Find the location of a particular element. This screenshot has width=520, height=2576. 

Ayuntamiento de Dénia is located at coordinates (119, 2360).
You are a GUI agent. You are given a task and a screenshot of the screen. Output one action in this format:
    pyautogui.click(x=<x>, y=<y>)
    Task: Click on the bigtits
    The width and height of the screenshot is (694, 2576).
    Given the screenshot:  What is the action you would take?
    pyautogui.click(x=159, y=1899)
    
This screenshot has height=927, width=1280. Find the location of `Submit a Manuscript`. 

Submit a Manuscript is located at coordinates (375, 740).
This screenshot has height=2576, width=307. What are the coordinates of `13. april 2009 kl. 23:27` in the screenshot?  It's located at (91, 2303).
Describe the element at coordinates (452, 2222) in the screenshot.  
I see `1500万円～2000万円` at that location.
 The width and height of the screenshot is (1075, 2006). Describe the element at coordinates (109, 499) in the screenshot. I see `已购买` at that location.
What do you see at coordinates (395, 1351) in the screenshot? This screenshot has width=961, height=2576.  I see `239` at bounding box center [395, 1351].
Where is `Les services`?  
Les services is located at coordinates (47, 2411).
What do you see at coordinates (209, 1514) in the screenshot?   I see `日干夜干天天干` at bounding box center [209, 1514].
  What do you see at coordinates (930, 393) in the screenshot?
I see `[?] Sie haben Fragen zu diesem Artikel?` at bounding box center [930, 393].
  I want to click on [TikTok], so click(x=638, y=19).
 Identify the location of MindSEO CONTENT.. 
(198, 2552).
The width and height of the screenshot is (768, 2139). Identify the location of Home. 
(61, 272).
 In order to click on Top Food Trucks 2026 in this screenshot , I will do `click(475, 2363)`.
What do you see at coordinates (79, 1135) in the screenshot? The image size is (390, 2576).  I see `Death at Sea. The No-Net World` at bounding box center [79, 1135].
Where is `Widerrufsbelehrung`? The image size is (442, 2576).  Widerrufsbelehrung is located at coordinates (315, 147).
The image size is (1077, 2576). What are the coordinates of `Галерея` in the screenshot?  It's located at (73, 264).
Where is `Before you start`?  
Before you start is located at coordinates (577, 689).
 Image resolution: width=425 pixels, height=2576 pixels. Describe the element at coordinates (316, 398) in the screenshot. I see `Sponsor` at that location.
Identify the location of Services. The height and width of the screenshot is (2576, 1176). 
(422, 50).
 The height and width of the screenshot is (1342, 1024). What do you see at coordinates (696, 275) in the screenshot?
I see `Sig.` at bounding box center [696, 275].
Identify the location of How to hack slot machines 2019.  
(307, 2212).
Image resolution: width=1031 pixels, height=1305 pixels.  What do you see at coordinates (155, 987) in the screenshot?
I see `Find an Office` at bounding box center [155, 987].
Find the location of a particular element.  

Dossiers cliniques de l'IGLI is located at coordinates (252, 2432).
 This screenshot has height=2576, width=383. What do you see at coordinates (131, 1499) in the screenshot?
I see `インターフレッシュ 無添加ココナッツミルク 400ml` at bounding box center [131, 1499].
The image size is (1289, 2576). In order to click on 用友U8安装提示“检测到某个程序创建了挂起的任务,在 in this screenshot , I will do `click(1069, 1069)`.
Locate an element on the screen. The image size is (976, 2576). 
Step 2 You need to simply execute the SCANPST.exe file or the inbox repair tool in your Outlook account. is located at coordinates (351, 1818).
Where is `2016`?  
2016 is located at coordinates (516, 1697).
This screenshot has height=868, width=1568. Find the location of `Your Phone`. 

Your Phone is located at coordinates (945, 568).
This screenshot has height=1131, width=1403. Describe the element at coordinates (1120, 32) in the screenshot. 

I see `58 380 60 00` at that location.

> [PROBLEM STATEMENT]:
Locate the word "will" in the entries, and copy every line where it is found.

> [RESULT BELOW]:
 In order to click on Top Food Trucks 2026 in this screenshot , I will do `click(475, 2363)`.
The image size is (1289, 2576). In order to click on 用友U8安装提示“检测到某个程序创建了挂起的任务,在 in this screenshot , I will do `click(1069, 1069)`.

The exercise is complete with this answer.